The electricity industry is strongly committed to moving forward, but full digitalization won’t happen for the next eight to 10 years, according to Chris Moyer, senior director of content and research for Zpryme, an energy-focused researcher based in Austin, Texas.
“IoT sensors will be found at every point of the flow of electricity from generation, to transmission, to distribution and ultimately consumption,” Moyer said. “AI will be crucial to make decisions based on the monumental amount of real-time data being created in the modern grid.”
Zpryme recently surveyed more than 150 global utility leaders on their usage of IoT and AI. They found that 69 percent of utilities agree IoT is critical to the company’s success and 57 percent are already using IoT technology. “The industry still has a way to go to fully realize the potential of IoT devices, but there is a very strong commitment to digitalization,” he said.

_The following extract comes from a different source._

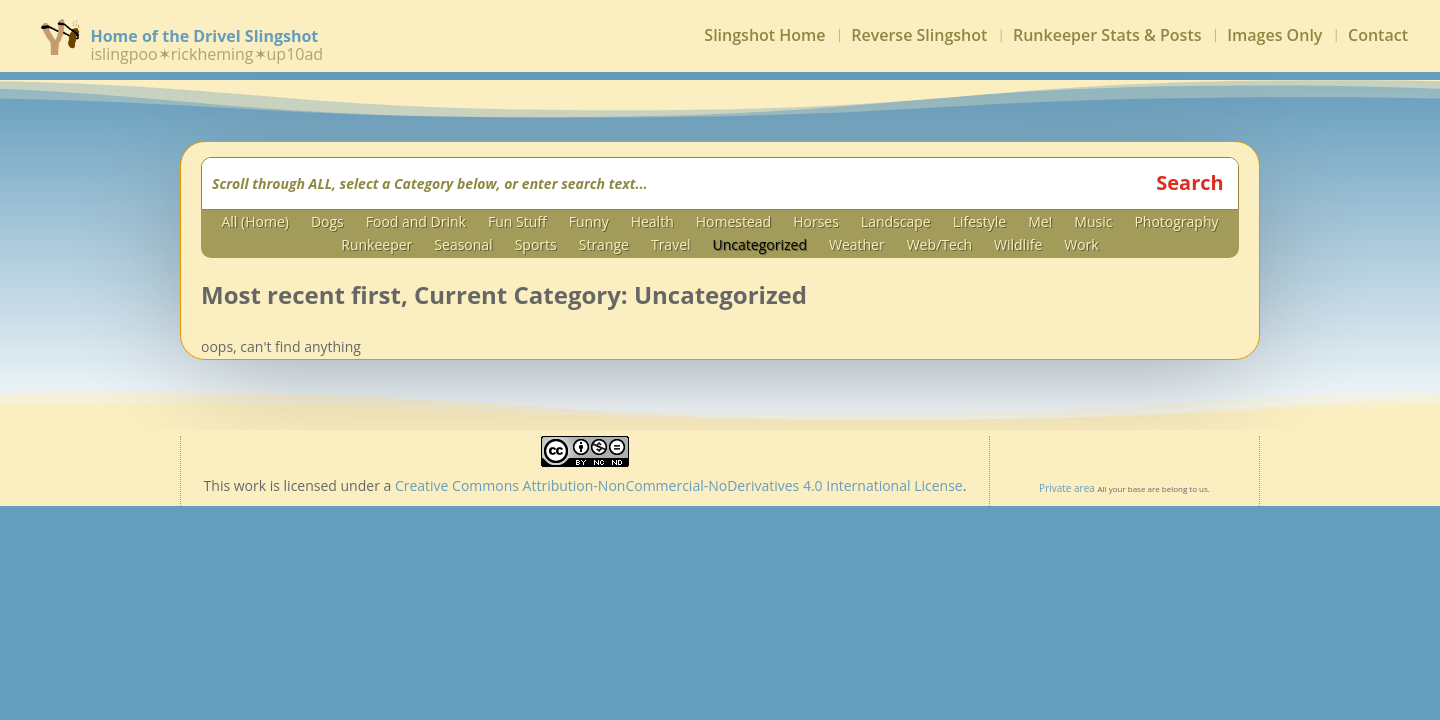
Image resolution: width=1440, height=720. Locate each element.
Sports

Strother, the Navigant analyst, said the industry is probably in the second inning of the ball game when it comes to making full use of IoT capabilities.
The long-term view is what Navigant calls the Energy Cloud transformation. That’s a scenario where the grid supports multiple networks and two-way flow created when customers produce some of their own energy via solar panels or windmills to offset their reliance on the grid, Strother said. Powering up electric vehicles at home or at remote charging stations also has implications for the Energy Cloud.
Technology has already had considerable effect if you consider how utilities typically operated as recently as 15 years ago. “Someone would call in to say they lost power,” said Lance Brown, the retired director of customer service with the Los Angeles Department of Water and Power, the largest municipal utility in the U.S.
“The grid didn’t even know that a transformer was out,” he said. “We’d start to draw a map, and if enough people called in we were pretty sure we knew the location.”
Today, the process starts with alerts from the advanced metering infrastructure, GPS and load and line interrupters. The utility can then ping all the meters in the area to see if it’s an isolated incident or a widespread outage, said Brown, who is now vice president, customer service solutions for Smart Energy Water, a SaaS and analytics provider in the utilities industry. “And we can text customers that we’re responding and what the restoration time will be.”